Le acque meteoriche richiedono un trattamento adeguato che dipende prevalentemente dalla destinazione d’uso del loro riutilizzo, in funzione del quale vengono definiti gli obiettivi depurativi; d’altra parte, la scelta del trattamento deve tenere conto anche della durata del periodo di tempo secco antecedente all’evento piovoso: è proprio durante tale periodo, infatti, che si verifica il deposito di materiali solidi e di inquinanti sulle superfici impermeabilizzate che vengono dilavate dalle acque meteoriche.

Nei casi più comuni, in cui viene recuperata l’acqua raccolta da tetti o coperture di edifici situati in zone non densamente popolate, per il trattamento delle acque meteoriche è sufficiente un’efficace azione di filtrazione. In questi casi, indipendentemente dalla tipologia di dispositivo impiegato, al filtro viene principalmente richiesto di trattenere il materiale che, sedimentando nel serbatoio, porterebbe ad un deterioramento della qualità dell’acqua e al rischio di intasamento delle condotte e del sistema di pompaggio.

Per realizzare tale trattamento di filtrazione esistono in commercio numerosi dispositivi, da installare direttamente a monte dell’accumulo (sui pluviali, fuori terra, interrati, integrati al serbatoio), grazie ai quali è possibile intercettare i materiali solidi depositatisi sulle superfici di raccolta durante il periodo secco. Dispositivi di questo genere vanno dalle semplici griglie per il trattenimento del fogliame da installare sulle calate a sistemi di filtrazione autopulenti posti in pozzetti interrati, in grado di intercettare la maggior parte dei solidi contenuti nelle acque di pioggia. L’efficienza di recupero di questi dispositivi è generalmente intorno al 70-80%, poiché parte delle acque di pioggia viene separata, utilizzata per l’autopulizia dei filtri e smaltita in fognatura.

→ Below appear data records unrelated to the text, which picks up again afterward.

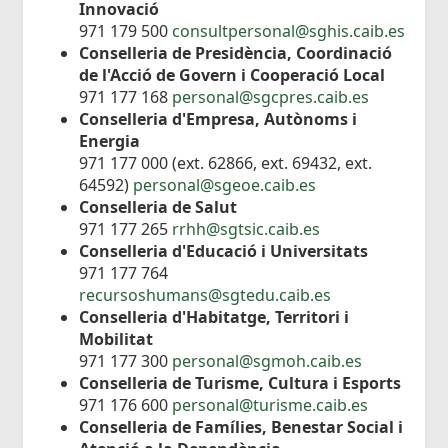
Innovació
971 179 500
consultpersonal@sghis.caib.es
Conselleria de Presidència, Coordinació
de l'Acció de Govern i Cooperació Local
971 177 168
personal@sgcpres.caib.es
Conselleria d'Empresa, Autònoms i
Energia
971 177 000 (ext. 62866, ext. 69432, ext.
64592)
personal@sgeoe.caib.es
Conselleria de Salut
971 177 265
rrhh@sgtsic.caib.es
Conselleria d'Educació i Universitats
971 177 764
recursoshumans@sgtedu.caib.es
Conselleria d'Habitatge, Territori i
Mobilitat
971 177 300
personal@sgmoh.caib.es
Conselleria de Turisme, Cultura i Esports
971 176 600
personal@turisme.caib.es
Conselleria de Famílies, Benestar Social i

Oltre a garantire il trattamento delle acque meteoriche, l’impiego di tali sistemi consente di effettuare la laminazione delle portate di deflusso (in misura proporzionale alle capacità di invaso di progetto): ciò può contribuire sensibilmente alla riduzione di allagamenti che tipicamente si verificano in aree densamente urbanizzate in occasione di eventi meteorici, in un’ottica di gestione diffusa e sostenibile delle acque di pioggia.

Gli impianti destinati al recupero delle acque piovane consentono il riutilizzo delle acque provenienti dai pluviali di abitazioni civili, garantendo una riserva ideale per l’irrigazione di aree verdi, per il lavaggio di veicoli, ecc.

La raccolta delle acque piovane avviene in contenitori interrati o da esterno e la loro distribuzione avviene tramite elettropompa o per gravità. Questi impianti consentono di creare delle possibilità di recupero delle acque piovane, che invece di essere disperse, possono essere impiegate con profitto per gli usi sopra indicati.